Le 23 décembre 2009, B.B. a répondu par son conseil
qu'il vouait l'entier de son temps à l'exploitation de la société à
responsabilité limitée et que les deux établissements ne se faisaient pas
concurrence. Il a refusé d'entrer en matière sur la demande de l'appelant.
8.Par demande du 10 mars 2010 adressée au Président du
Tribunal civil de l'arrondissement de l'Est vaudois, A.B.________ a pris, sous
suite de frais et dépens, les conclusions suivantes :
"I.Interdiction est faite au défendeur B.B., sous la menace
de la peine d'amende prévue par l'article 292 CPS pour insoumission à
une décision de l'autorité, de faire concurrence à la société «Hôtel
restaurant H. Sàrl», en particulier par l'exploitation directe ou
indirecte de son entreprise individuelle «Café-Restaurant J.,
B.B.».
II.Ordre est donné au défendeur B.B.________ de cesser
d'exploiter directement ou indirectement son entreprise individuelle
«Café-Restaurant J., B.B.», sous la menace de la peine
d'amende prévue à l'article 292 CPS pour insoumission à une décision
de l'autorité."
Dans sa réponse du 29 juin 2010, B.B.________ a conclu au rejet
de la demande.
En cours de procédure, une expertise a été mise en œuvre afin
de déterminer si l'éventuel rapport de concurrence existant entre l'Hôtel
restaurant H.________ et le Café J.________ avait une incidence sur les
résultats financiers de ces deux établissements.
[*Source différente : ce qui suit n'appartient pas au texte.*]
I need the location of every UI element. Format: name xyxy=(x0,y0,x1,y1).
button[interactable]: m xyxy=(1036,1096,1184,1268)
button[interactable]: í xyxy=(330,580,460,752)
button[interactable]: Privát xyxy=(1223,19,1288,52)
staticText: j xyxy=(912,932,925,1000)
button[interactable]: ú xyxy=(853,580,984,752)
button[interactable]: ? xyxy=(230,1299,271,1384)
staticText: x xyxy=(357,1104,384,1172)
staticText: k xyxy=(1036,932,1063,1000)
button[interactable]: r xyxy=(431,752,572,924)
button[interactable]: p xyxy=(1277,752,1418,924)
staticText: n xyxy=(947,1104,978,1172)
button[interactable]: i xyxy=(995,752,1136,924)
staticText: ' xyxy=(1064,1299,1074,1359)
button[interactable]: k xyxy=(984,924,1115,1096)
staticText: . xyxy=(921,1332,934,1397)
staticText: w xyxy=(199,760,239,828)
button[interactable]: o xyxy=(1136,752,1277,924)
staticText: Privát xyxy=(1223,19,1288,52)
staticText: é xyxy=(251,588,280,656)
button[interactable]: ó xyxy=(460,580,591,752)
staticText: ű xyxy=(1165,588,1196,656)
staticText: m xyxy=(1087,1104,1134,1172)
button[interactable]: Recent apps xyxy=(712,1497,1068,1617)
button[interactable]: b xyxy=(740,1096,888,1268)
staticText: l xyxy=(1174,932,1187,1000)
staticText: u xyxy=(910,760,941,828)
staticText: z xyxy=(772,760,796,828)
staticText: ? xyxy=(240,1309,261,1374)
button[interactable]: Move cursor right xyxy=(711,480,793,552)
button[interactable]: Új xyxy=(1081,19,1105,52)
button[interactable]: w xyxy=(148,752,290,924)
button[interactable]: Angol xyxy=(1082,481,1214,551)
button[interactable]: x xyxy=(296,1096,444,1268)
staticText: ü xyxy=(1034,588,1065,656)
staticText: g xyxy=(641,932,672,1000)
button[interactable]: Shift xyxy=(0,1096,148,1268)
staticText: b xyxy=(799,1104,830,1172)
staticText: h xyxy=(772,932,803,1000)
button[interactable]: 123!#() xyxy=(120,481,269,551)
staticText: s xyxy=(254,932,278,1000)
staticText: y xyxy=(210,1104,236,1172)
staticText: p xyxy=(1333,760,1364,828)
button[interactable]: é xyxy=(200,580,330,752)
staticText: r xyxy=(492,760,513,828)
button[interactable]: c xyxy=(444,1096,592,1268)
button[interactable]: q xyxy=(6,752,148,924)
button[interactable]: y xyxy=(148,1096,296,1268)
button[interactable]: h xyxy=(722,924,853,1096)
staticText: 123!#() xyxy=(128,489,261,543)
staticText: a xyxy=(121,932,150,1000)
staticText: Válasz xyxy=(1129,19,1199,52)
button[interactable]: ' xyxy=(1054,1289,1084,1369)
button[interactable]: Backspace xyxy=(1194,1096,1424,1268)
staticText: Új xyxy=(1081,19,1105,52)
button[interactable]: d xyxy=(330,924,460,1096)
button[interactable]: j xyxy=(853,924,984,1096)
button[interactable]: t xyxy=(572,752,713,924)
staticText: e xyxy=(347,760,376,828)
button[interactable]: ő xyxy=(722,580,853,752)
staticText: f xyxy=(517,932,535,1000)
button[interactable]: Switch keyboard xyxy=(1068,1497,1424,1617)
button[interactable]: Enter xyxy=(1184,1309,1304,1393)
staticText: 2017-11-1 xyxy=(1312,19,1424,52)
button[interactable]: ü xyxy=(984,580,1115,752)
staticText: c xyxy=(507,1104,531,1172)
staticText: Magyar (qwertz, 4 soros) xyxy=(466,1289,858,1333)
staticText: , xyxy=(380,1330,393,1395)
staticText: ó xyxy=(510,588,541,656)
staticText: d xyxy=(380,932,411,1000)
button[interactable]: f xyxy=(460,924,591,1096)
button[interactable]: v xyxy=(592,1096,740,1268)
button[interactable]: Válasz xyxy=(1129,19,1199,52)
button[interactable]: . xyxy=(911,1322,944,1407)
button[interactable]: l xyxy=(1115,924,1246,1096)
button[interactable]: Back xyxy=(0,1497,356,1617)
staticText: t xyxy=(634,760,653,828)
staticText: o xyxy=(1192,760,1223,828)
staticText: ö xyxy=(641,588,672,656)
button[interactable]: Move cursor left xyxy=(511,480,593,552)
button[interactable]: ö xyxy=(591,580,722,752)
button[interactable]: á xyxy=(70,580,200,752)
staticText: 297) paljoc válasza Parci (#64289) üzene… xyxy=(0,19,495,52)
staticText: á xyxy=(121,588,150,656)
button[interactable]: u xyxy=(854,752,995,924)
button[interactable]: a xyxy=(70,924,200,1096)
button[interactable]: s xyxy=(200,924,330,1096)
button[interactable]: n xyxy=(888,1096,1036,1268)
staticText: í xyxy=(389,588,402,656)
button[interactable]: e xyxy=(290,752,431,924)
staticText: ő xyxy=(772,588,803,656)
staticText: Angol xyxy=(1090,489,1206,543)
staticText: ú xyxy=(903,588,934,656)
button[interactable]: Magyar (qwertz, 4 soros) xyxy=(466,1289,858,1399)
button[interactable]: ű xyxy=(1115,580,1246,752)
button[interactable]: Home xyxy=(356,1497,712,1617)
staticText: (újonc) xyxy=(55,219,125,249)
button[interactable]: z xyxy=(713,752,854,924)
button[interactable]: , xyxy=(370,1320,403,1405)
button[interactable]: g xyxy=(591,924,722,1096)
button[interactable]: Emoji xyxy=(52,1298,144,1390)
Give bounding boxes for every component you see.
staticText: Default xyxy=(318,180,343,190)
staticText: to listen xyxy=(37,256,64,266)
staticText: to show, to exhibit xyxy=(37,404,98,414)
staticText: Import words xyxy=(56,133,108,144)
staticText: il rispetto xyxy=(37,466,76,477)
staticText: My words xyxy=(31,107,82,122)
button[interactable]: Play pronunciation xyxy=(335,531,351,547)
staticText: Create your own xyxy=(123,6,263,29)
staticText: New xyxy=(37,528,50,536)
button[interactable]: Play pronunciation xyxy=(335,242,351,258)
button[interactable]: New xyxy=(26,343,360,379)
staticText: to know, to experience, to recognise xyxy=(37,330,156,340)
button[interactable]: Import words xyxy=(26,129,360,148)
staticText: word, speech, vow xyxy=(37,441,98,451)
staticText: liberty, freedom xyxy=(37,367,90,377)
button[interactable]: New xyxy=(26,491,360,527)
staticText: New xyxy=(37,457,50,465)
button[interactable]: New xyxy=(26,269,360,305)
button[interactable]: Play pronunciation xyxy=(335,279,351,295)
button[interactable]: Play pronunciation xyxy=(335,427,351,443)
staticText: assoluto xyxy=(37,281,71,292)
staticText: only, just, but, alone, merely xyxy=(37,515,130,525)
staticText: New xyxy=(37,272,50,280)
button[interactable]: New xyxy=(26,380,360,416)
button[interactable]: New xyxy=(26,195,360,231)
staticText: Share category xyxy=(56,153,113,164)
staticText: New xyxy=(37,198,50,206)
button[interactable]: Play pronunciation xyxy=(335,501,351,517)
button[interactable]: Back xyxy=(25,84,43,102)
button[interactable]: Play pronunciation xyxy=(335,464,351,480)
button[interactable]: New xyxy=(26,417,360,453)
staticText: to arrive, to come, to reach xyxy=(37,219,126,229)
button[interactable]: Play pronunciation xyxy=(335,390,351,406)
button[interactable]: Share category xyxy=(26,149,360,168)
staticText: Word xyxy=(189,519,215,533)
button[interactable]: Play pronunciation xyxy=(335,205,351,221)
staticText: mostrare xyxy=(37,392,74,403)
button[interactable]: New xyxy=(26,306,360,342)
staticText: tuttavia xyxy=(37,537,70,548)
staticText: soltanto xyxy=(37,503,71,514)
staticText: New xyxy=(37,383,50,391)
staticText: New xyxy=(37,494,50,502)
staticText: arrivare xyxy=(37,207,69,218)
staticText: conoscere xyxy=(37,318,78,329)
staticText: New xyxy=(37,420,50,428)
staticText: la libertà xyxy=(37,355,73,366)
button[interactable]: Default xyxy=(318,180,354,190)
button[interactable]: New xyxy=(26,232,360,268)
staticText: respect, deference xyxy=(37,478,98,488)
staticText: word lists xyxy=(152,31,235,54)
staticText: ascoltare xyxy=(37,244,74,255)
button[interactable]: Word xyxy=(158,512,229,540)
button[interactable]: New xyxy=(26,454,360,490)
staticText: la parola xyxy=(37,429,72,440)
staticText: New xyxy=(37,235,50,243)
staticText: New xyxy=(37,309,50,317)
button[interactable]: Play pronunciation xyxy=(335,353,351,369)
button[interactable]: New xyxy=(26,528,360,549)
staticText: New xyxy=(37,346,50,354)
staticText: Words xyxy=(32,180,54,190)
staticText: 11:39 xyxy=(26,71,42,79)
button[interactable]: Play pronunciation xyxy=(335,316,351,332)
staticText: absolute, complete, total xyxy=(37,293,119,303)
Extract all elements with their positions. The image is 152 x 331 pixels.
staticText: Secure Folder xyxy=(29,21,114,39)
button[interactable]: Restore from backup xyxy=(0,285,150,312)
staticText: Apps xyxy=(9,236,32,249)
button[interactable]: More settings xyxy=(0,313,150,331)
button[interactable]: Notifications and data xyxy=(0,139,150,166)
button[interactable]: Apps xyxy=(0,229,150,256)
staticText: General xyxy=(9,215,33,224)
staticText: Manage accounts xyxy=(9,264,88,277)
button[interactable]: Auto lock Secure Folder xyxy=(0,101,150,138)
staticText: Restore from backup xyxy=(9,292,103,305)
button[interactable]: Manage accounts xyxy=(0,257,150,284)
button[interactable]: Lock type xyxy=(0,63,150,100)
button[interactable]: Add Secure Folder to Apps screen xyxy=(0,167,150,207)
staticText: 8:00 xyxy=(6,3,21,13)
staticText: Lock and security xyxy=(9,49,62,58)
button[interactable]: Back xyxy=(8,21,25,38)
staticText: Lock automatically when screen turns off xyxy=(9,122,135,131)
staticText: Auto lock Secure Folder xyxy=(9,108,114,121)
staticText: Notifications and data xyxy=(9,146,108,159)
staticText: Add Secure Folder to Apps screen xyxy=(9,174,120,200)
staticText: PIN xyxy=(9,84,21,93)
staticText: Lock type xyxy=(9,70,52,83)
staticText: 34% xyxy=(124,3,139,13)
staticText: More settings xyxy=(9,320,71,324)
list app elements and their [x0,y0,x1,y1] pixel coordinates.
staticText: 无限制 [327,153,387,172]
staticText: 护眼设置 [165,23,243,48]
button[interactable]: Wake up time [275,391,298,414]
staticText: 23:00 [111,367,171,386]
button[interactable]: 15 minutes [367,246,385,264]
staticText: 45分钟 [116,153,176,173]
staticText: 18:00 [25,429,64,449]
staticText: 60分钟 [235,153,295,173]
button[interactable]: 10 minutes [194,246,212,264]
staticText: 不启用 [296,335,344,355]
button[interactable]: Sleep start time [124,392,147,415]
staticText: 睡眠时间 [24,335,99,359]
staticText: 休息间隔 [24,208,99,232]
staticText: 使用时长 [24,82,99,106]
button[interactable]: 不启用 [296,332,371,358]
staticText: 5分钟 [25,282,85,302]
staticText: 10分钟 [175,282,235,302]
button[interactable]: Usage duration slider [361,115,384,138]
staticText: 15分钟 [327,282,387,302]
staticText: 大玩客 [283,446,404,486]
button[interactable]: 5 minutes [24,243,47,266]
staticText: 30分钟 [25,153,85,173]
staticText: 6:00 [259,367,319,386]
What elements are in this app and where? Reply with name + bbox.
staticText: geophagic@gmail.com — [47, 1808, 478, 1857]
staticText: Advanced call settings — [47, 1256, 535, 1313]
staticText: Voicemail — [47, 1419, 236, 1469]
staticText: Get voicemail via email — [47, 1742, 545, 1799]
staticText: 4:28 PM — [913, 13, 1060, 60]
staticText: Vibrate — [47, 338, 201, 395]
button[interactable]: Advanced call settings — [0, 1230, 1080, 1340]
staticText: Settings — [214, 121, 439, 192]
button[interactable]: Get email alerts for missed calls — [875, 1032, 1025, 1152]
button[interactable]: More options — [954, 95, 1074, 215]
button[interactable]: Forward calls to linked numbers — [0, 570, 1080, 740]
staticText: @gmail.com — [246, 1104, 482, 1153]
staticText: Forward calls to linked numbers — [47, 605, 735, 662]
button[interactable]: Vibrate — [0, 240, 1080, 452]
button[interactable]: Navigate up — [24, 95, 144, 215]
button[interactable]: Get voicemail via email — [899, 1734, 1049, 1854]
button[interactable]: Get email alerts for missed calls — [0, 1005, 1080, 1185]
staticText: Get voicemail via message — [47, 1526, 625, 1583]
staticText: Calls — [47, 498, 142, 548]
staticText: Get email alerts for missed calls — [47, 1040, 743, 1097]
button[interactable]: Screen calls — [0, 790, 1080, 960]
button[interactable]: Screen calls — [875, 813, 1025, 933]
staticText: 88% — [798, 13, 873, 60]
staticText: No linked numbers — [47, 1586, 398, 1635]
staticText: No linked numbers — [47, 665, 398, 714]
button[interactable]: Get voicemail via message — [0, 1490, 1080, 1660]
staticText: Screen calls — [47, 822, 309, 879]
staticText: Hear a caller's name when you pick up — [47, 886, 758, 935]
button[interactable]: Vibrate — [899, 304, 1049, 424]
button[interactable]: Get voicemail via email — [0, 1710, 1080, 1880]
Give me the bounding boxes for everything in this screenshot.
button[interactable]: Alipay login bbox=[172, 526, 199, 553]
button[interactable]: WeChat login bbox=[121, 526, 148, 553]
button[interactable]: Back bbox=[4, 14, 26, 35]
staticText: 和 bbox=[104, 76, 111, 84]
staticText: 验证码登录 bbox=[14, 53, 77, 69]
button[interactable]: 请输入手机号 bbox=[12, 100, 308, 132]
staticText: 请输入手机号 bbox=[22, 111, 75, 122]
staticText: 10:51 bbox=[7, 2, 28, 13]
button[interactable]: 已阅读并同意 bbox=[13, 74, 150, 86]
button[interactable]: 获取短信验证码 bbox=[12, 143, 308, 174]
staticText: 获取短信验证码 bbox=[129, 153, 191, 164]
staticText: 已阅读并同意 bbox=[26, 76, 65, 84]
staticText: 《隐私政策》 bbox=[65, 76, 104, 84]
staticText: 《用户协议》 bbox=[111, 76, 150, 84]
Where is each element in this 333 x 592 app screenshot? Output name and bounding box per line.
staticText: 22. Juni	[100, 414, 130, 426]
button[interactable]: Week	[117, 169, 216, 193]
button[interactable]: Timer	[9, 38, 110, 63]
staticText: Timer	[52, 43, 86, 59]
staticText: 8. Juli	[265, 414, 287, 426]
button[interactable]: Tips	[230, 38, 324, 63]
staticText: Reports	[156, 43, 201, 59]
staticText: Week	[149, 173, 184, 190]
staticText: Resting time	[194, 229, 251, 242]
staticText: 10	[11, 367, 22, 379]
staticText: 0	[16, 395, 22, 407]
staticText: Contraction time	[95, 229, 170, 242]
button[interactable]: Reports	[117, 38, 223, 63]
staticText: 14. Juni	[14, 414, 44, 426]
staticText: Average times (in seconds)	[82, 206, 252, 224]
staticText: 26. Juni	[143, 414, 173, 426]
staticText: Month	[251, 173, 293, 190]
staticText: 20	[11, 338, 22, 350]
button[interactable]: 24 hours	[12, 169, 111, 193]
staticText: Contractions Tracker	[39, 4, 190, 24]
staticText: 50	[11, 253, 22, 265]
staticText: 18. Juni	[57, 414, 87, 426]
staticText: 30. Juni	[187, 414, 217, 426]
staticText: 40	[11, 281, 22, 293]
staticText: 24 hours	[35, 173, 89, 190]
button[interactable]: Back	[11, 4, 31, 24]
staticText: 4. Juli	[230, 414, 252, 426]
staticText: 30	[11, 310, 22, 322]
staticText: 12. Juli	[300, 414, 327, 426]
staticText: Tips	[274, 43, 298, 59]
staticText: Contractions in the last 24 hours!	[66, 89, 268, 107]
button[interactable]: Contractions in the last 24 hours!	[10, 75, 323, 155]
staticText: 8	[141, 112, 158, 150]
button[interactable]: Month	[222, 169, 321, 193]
Désigné en qualité
d'expert, K.________ a rendu son rapport le 15 juillet 2011, dont les
conclusions sont les suivantes :
"L'évolution de la marche des affaires et de la rentabilité des deux
établissements montre des variations d'une année à l'autre et d'un
établissement à l'autre. Aucun des deux établissements ne peut être
qualifié d'être mal géré.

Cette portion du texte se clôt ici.